Gabrielle war benommen von dem, was auf sie einstürzte: Händeschütteln hier, Begrüßungen da, Küsschen dort, dazu andauernd höflich lächeln. Alle, von den begüterten Ehefrauen aus Back Bay bis hin zu den vielfach gepiercten, tätowierten Anhängern der Gothicszene, versuchten, sich gegenseitig – und sie – mit Analysen ihres Werkes zu beeindrucken. Sie aber sehnte nur noch das Ende der Ausstellung herbei. Die ganze letzte Stunde hatte sie sich am Rande gehalten und über eine Flucht zu einer warmen Dusche und einem weichen Kissen nachgedacht, die beide in ihrer Wohnung im Ostteil der Stadt auf sie warteten.

Allerdings hatte sie einigen Freunden – Jamie, Kendra und Megan – versprochen, nach der Ausstellung mit ihnen essen zu gehen. Als die letzten Besucher ihre Käufe getätigt und die Galerie verlassen hatten, wurde Gabrielle in ein Taxi verfrachtet, bevor sie die Chance hatte, auch nur daran zu denken, die Verabredung abzusagen.

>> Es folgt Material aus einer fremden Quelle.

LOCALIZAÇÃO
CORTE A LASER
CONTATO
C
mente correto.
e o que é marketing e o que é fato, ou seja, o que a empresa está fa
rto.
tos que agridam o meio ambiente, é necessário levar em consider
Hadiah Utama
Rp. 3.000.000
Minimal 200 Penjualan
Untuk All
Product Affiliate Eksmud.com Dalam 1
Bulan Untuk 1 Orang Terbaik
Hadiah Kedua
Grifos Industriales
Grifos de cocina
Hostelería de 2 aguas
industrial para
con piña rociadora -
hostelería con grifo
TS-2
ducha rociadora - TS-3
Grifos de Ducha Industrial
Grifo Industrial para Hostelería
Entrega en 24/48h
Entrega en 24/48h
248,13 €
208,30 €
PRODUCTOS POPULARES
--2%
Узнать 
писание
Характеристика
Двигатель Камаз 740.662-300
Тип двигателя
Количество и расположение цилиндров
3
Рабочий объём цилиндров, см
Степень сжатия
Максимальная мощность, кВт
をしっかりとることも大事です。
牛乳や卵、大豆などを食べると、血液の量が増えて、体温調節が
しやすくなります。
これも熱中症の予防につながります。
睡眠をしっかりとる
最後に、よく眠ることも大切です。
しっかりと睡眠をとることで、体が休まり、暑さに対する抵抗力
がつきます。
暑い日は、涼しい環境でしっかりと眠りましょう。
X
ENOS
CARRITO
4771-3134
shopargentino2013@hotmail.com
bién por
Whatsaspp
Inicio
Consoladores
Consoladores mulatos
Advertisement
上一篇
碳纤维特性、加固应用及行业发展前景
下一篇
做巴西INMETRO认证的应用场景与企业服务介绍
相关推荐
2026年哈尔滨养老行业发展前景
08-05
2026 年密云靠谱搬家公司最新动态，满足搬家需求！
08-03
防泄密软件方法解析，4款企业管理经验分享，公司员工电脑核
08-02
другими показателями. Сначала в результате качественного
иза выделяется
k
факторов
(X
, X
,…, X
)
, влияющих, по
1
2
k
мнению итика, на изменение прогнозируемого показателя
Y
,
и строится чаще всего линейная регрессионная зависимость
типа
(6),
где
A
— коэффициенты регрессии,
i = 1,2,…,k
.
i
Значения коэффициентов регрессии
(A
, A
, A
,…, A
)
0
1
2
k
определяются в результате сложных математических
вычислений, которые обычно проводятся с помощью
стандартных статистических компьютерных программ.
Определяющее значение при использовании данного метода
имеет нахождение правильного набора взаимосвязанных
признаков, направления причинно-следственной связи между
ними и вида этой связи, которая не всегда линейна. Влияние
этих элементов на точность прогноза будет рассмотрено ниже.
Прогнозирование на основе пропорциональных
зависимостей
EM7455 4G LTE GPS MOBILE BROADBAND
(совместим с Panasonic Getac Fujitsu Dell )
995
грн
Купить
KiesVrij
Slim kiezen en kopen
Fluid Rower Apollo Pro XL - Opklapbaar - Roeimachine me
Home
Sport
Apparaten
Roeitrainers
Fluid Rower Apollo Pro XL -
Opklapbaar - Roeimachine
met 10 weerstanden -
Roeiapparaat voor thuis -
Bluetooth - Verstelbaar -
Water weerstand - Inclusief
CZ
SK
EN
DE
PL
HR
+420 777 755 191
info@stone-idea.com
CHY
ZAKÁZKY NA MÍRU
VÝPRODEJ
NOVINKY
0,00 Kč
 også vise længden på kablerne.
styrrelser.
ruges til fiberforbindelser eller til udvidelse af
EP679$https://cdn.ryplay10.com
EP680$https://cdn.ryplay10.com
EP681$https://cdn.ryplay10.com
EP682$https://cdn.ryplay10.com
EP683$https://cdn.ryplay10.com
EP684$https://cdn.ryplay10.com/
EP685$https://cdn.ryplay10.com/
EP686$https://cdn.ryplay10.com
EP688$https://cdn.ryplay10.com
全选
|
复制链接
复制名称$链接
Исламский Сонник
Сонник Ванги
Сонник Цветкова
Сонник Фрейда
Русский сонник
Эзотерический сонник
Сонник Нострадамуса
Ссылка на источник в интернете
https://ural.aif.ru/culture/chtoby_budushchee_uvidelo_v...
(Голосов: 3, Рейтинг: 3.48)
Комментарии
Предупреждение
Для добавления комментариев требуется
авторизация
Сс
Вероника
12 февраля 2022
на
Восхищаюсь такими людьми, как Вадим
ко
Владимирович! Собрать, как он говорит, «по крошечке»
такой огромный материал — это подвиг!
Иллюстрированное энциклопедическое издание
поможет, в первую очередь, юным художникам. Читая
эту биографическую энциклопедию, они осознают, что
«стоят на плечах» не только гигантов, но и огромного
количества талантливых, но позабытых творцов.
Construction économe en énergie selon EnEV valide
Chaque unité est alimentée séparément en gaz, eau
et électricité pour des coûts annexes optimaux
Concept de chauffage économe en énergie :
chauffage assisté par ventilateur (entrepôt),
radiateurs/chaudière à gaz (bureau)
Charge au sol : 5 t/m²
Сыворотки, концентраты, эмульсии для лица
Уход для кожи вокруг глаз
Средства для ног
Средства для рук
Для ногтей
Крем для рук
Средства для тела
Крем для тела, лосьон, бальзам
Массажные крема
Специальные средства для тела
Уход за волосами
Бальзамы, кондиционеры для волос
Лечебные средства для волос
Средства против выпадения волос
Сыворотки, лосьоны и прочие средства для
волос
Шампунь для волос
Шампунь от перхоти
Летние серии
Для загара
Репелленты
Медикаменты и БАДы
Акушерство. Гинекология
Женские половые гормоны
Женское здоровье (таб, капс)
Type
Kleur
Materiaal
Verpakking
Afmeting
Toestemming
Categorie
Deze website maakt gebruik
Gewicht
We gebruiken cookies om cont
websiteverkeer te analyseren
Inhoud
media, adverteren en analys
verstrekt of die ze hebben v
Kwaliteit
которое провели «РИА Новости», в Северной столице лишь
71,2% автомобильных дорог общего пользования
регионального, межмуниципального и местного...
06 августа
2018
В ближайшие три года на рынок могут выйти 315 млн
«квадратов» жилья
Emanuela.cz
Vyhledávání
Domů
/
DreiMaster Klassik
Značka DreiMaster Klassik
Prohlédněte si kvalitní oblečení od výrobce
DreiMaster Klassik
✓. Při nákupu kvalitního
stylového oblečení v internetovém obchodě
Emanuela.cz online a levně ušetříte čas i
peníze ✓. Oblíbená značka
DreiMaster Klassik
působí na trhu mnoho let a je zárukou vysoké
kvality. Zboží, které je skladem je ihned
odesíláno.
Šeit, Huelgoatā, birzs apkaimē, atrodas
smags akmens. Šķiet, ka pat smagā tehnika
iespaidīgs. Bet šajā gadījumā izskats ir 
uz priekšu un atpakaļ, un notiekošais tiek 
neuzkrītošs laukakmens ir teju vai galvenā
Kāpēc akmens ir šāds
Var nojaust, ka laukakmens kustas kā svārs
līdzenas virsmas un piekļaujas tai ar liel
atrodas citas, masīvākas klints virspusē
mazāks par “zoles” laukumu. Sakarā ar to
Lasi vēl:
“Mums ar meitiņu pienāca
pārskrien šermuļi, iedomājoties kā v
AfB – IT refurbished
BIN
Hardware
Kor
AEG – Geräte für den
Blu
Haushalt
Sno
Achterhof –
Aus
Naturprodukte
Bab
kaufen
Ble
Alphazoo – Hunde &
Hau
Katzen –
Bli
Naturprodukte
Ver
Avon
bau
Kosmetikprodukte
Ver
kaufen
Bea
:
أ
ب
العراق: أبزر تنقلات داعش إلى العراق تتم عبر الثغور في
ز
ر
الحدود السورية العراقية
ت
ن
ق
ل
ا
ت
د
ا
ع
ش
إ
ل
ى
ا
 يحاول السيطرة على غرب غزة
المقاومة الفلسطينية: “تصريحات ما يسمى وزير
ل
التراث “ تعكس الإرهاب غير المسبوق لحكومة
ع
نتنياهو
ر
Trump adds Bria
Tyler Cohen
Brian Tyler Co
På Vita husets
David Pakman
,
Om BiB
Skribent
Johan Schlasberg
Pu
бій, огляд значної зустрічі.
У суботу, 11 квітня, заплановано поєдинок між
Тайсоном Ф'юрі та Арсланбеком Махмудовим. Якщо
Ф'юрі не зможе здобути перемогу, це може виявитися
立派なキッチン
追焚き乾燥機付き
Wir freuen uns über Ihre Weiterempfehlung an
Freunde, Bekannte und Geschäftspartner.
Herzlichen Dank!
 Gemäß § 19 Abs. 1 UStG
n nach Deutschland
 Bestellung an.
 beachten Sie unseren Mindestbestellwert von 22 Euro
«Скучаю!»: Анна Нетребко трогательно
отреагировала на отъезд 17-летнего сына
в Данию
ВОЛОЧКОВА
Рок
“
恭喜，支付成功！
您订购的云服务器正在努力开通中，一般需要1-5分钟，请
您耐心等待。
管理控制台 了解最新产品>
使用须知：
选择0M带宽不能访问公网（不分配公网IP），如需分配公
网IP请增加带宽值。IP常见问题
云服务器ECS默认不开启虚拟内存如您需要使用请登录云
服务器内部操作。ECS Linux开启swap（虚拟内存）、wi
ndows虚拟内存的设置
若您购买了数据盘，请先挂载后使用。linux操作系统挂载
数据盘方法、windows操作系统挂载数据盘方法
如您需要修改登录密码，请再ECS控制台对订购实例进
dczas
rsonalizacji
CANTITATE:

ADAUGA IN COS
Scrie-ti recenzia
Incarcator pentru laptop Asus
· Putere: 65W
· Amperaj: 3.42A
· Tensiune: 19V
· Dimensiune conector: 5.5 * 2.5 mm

„Was für ein toller Abend!“ Jamies androgyn wirkendes blondes Haar schwang um sein Gesicht, als er sich über die beiden anderen Frauen beugte, um Gabrielles Hand zu ergreifen. „Ich hatte am Wochenende noch nie so viel Betrieb in der Galerie – und die Einnahmen von heute Abend waren unglaublich! Vielen Dank, dass ich dich präsentieren durfte.“

Gabrielle lächelte über die Aufregung ihres Freundes. „Klar. Du brauchst dich nicht bei mir zu bedanken.“

„Es war nicht allzu schlimm für dich, oder?“

„Wie hätte es das sein können, wenn halb Boston ihr zu Füßen lag?“, schwärmte Kendra, bevor Gabrielle selbst antworten konnte. „War das der Gouverneur, mit dem ich dich beim Häppchenessen habe reden sehen?“

Gabrielle nickte. „Er hat mir einen Auftrag für einige Werke für sein Landhaus auf The Vineyard angeboten.“

„Ist ja toll!“

„Ja“, erwiderte Gabrielle ohne großen Enthusiasmus. Sie hatte einen ganzen Stapel Visitenkarten in ihrer Brieftasche – das bedeutete wenigstens ein Jahr ständige Arbeit, falls sie das wollte. Warum war sie also jetzt in Versuchung, das Fenster des Taxis zu öffnen und sie in alle Winde zu zerstreuen?

Sie ließ ihren Blick über die draußen vorbeiziehende Nacht schweifen und sah seltsam distanziert zu, wie Lichter und Leben vorbeiflackerten. Die Straßen wimmelten von Menschen: Paare, die Hand in Hand umherschlenderten, Grüppchen von Freunden, die lachten und redeten – alle hatten sie viel Spaß. Sie aßen an Cafetischen vor In-Bistros oder betrachteten die Auslagen in den Schaufenstern der Geschäfte. Überall, wo sie hinsah, pulsierte die Stadt vor Farben und Leben. Gabrielle nahm all das mit dem Blick der Künstlerin in sich auf und fühlte dennoch gar nichts. Dieser rege Betrieb – auch in ihrem eigenen Leben – schien in einem rasenden Tempo ohne sie abzulaufen. In letzter Zeit hatte sie mehr und mehr den Eindruck, als wäre sie in einem Rad gefangen, das nicht aufhören wollte, sich um sie zu drehen und sie in einen endlosen Kreislauf von vergehender Zeit und Sinnlosigkeit einzuschließen.